## Practice Project: Using Naive Bayes to detect spam
https://github.com/udacity/machine-learning/blob/master/projects/practice_projects/naive_bayes_tutorial/Naive_Bayes_tutorial.ipynb

In [1]:
import pandas as pd

In [2]:
df = pd.read_csv('SMSSpamCollection/SMSSpamCollection', header=None, sep='\t', names=['label', 'text'])
df.head()

Unnamed: 0,label,text
0,ham,"Go until jurong point, crazy.. Available only ..."
1,ham,Ok lar... Joking wif u oni...
2,spam,Free entry in 2 a wkly comp to win FA Cup fina...
3,ham,U dun say so early hor... U c already then say...
4,ham,"Nah I don't think he goes to usf, he lives aro..."


In [3]:
df.label = df.label.map({'ham':0, 'spam':1})
print df.shape
df.head()

(5572, 2)


Unnamed: 0,label,text
0,0,"Go until jurong point, crazy.. Available only ..."
1,0,Ok lar... Joking wif u oni...
2,1,Free entry in 2 a wkly comp to win FA Cup fina...
3,0,U dun say so early hor... U c already then say...
4,0,"Nah I don't think he goes to usf, he lives aro..."

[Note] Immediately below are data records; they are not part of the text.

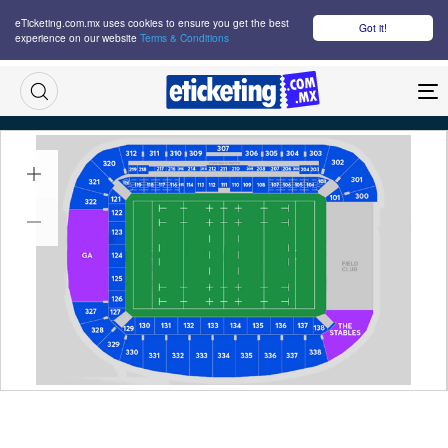
eTicketing.com.mx uses cookies to ensure you get the best
Got it!
experience on our website
Terms & Conditions
M
Fiji Vs Scotland Tickets
Sat 18 Jul 2026
18:00
Te Kaha, Christchurch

### Implementing Bag of Words from scratch

In [4]:
documents = ['Hello, how are you!',
             'Win money, win from home.',
             'Call me now.',
             'Hello, Call hello you tomorrow?']

lower_case_documents = []
for i in documents:
    lower_case_documents.append(i.lower())
print(lower_case_documents)

['hello, how are you!', 'win money, win from home.', 'call me now.', 'hello, call hello you tomorrow?']


In [5]:
sans_punctuation_documents = []
import string

for i in lower_case_documents:
    sans_punctuation_documents.append(i.translate(None, string.punctuation))
print(sans_punctuation_documents)

['hello how are you', 'win money win from home', 'call me now', 'hello call hello you tomorrow']


In [6]:
preprocessed_documents = []
for i in sans_punctuation_documents:
    preprocessed_documents.append(i.split(' '))
print(preprocessed_documents)

[['hello', 'how', 'are', 'you'], ['win', 'money', 'win', 'from', 'home'], ['call', 'me', 'now'], ['hello', 'call', 'hello', 'you', 'tomorrow']]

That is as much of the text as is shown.